6. Il résulte de l’instruction et notamment des photos produites que les défendeurs ont fait procéder à la remise en état des lieux. Il n’y a dès lors plus lieu de faire droit aux conclusions de la Polynésie française relatives à la remise en état.
Sur les frais d’établissement du procès-verbal :
7. La Polynésie française demande également à être remboursée des frais d’établissement du procès-verbal d’infraction pour un montant de 85 914 F CFP. Ces frais, eu égard au lieu de l’infraction, ne paraissent pas surévalués dès lors que la société Financière Dam’s et son gérant, M. C… B…, ne rapportent aucun élément démontrant le caractère surévalué de ce montant. Il y a lieu, dans les circonstances de l’espèce, de faire droit à cette demande.
D E C I D E :
Article 1er : La société Financière Dam’s et son gérant, M. C… B…, sont condamnés à payer chacun une amende de 50 000 F CFP à la Polynésie française.
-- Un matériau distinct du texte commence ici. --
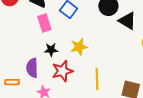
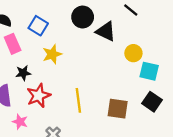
yellow star: (79, 47) -> (52, 54), moved

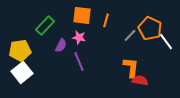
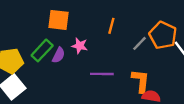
orange square: (82, 15) -> (59, 20), moved
green rectangle: (45, 25) -> (42, 50), moved
purple line: (79, 61) -> (102, 74), moved, turned -66

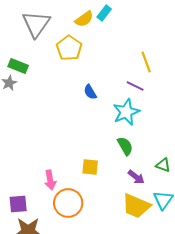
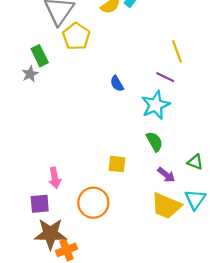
yellow pentagon: (69, 48) -> (76, 36), moved
green rectangle: (18, 66) -> (40, 56), turned 42
pink arrow: (50, 180) -> (55, 178), moved

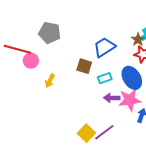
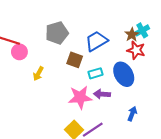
gray pentagon: (50, 33) -> (57, 33), moved, turned -30
pink star: (130, 100) -> (80, 97), moved

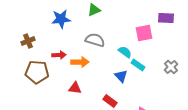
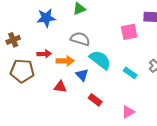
cyan semicircle: (125, 52) -> (100, 60), moved, size x1.6
cyan rectangle: (138, 65) -> (130, 73), moved
blue triangle: (121, 76) -> (82, 75), moved

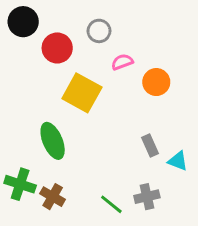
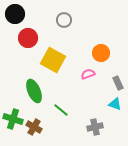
red circle: (57, 48) -> (28, 38), moved
pink semicircle: (122, 62) -> (88, 74), moved
gray rectangle: (150, 146) -> (118, 83), moved
green line: (111, 204) -> (61, 110), moved

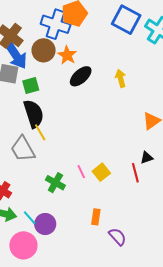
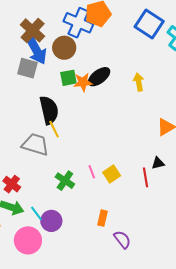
orange star: (67, 55) -> (83, 82), moved, turned 30
green square: (31, 85) -> (68, 78), moved
gray trapezoid: (23, 149) -> (35, 144), turned 132

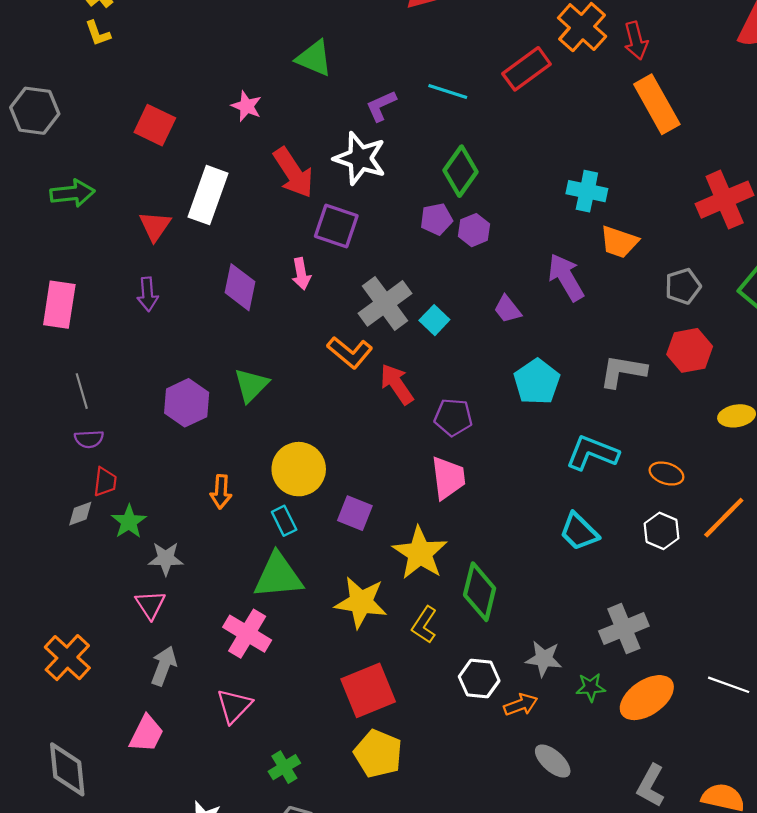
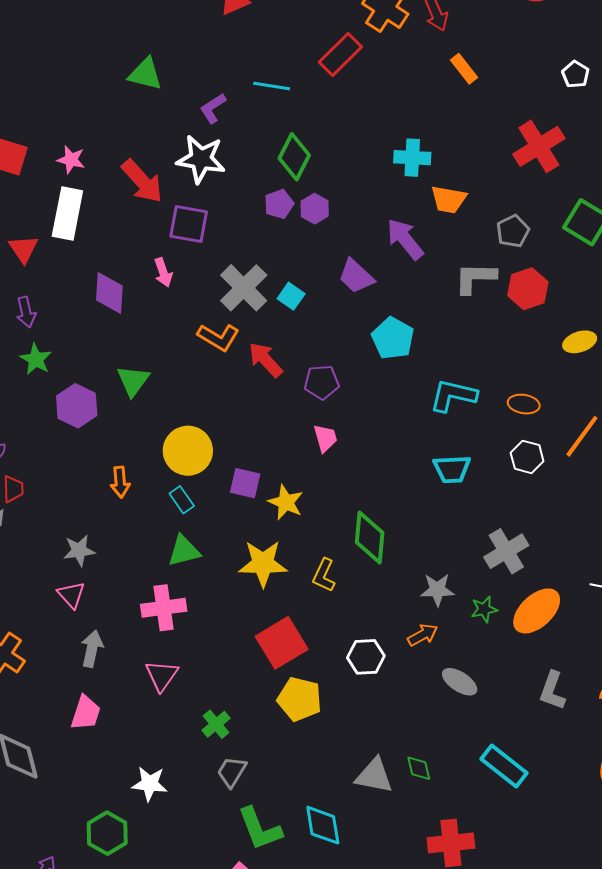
orange rectangle: (657, 104) -> (464, 69), size x0.6
pink star: (246, 106) -> (71, 160), moved
purple trapezoid: (507, 309) -> (356, 276), size x1.4
gray L-shape: (623, 371) -> (475, 278), moved
pink trapezoid: (448, 478) -> (325, 438), size x0.7
green star: (129, 522) -> (36, 359), moved
cyan trapezoid: (579, 532) -> (452, 469), turned -39
yellow star: (420, 553) -> (286, 502), moved, size x0.7
green triangle: (278, 576) -> (184, 551), size x0.7
pink cross: (247, 634) -> (164, 608), turned -30
white hexagon: (479, 679) -> (366, 657), moved

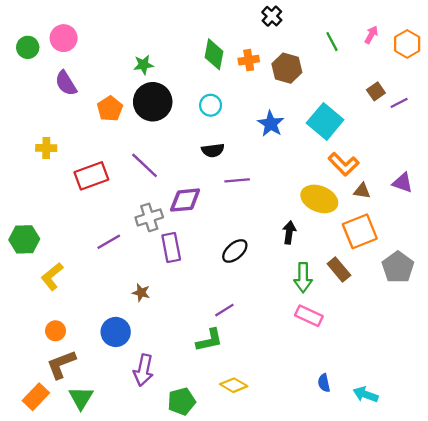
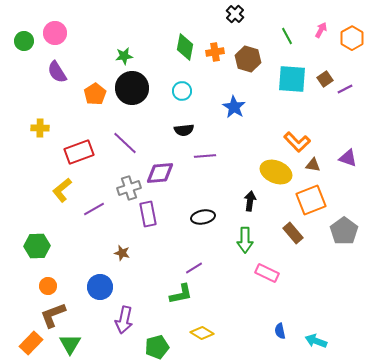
cyan square: (325, 121) -> (292, 79), moved, turned -36
green hexagon: (24, 239) -> (37, 246), moved
black ellipse: (235, 251) -> (203, 217), turned 30
yellow L-shape: (52, 276) -> (62, 190), moved
green arrow: (303, 278) -> (245, 240), moved

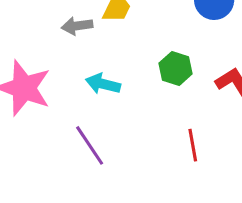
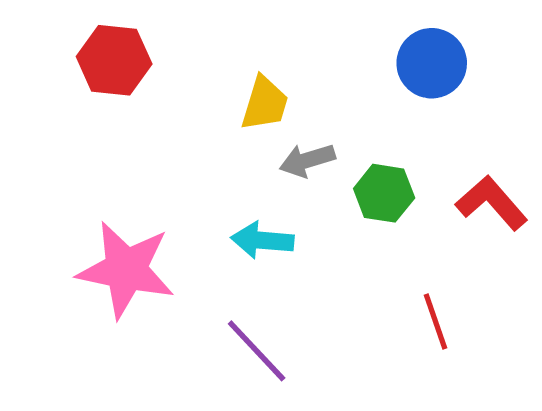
gray arrow: (77, 26) -> (307, 160), moved

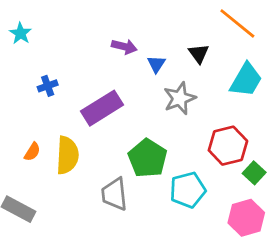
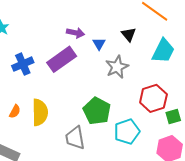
blue cross: (48, 86) -> (23, 64), size x1.5
purple rectangle: (102, 108) -> (62, 59), moved
green square: (254, 173) -> (173, 117), turned 35

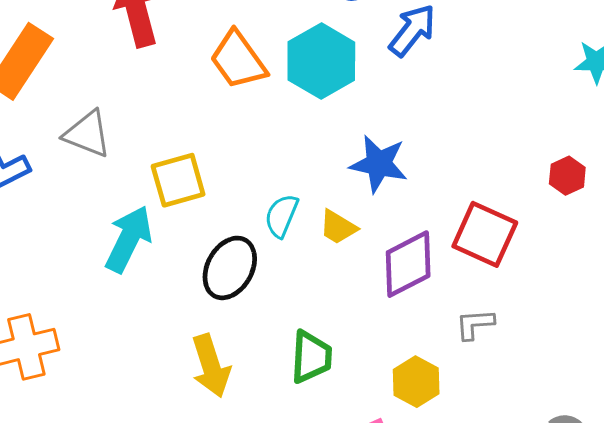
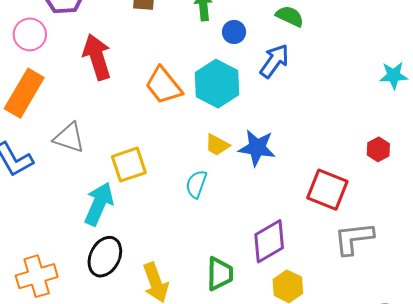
yellow trapezoid: (338, 227) -> (217, 145), moved
purple diamond: (408, 264) -> (269, 241), moved
black ellipse: (230, 268) -> (105, 257), moved
gray L-shape: (475, 324) -> (354, 238), moved, size x1.6

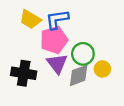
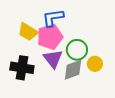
yellow trapezoid: (30, 19) -> (28, 32), moved

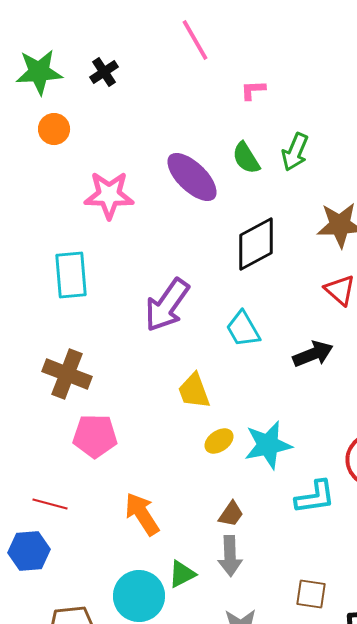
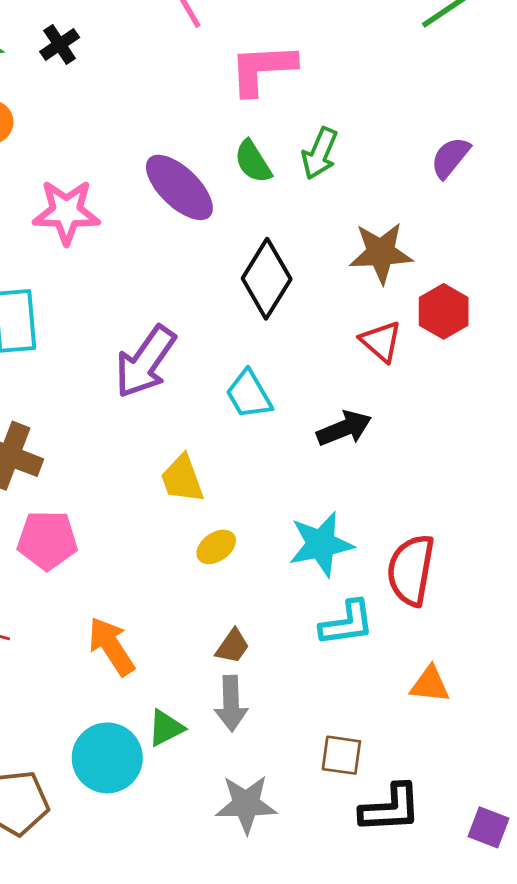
pink L-shape: (253, 90) -> (262, 69), size x2.0
black diamond: (256, 244) -> (267, 279), turned -30
cyan star: (268, 445) -> (321, 544), moved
Article 2 : La société Financière Dam’s et son gérant, M. C… B…, sont solidairement condamnés à payer la somme de 85 914 F CFP au titre des frais d’établissement du procès-verbal.
Article 3 : Il n’y a plus lieu de statuer sur les conclusions de la Polynésie française relatives à l’action domaniale.
Article 4 : Le présent jugement sera adressé à la Polynésie française pour notification à la société Financière Dam’s et à M. C… B… dans les conditions prévues à l’article L.774-6 du code de justice administrative.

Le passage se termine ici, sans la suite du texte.